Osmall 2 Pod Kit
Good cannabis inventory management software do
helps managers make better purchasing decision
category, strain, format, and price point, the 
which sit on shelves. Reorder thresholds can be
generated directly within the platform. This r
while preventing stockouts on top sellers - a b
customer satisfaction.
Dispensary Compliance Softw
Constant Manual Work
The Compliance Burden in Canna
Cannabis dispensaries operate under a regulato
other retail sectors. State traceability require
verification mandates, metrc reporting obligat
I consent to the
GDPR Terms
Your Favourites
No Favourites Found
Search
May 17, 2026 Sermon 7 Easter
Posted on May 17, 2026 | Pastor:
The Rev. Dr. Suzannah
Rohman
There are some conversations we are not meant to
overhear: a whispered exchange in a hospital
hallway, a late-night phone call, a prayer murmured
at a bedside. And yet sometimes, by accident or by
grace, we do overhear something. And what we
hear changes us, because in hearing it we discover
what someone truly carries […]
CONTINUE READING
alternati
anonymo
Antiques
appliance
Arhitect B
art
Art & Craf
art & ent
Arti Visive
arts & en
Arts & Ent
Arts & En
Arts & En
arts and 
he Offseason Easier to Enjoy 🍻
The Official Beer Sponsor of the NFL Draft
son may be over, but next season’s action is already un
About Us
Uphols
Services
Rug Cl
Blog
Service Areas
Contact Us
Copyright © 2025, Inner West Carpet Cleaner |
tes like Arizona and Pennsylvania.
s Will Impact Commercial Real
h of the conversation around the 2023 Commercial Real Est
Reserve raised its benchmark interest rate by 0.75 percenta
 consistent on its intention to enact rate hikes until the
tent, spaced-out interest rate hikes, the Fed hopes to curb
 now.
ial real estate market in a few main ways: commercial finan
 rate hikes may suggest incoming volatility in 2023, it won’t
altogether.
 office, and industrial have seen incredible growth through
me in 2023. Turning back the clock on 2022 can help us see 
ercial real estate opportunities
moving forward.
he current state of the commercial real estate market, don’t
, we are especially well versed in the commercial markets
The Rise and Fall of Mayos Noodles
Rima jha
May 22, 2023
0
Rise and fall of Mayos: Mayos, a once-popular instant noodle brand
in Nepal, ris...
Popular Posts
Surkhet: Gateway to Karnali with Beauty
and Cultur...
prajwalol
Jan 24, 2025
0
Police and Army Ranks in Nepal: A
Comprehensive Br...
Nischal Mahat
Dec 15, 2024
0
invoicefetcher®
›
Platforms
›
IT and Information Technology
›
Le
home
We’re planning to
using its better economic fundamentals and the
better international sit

========================

* _Description of the task_:
What are the lines, exactly as written above, from the line with "and Cultur..." to the line with "using its better", both included? Output only those.

* _Exercise answer_:
and Cultur...
prajwalol
Jan 24, 2025
0
Police and Army Ranks in Nepal: A
Comprehensive Br...
Nischal Mahat
Dec 15, 2024
0
invoicefetcher®
›
Platforms
›
IT and Information Technology
›
Le
home
We’re planning to
using its better economic fundamentals and the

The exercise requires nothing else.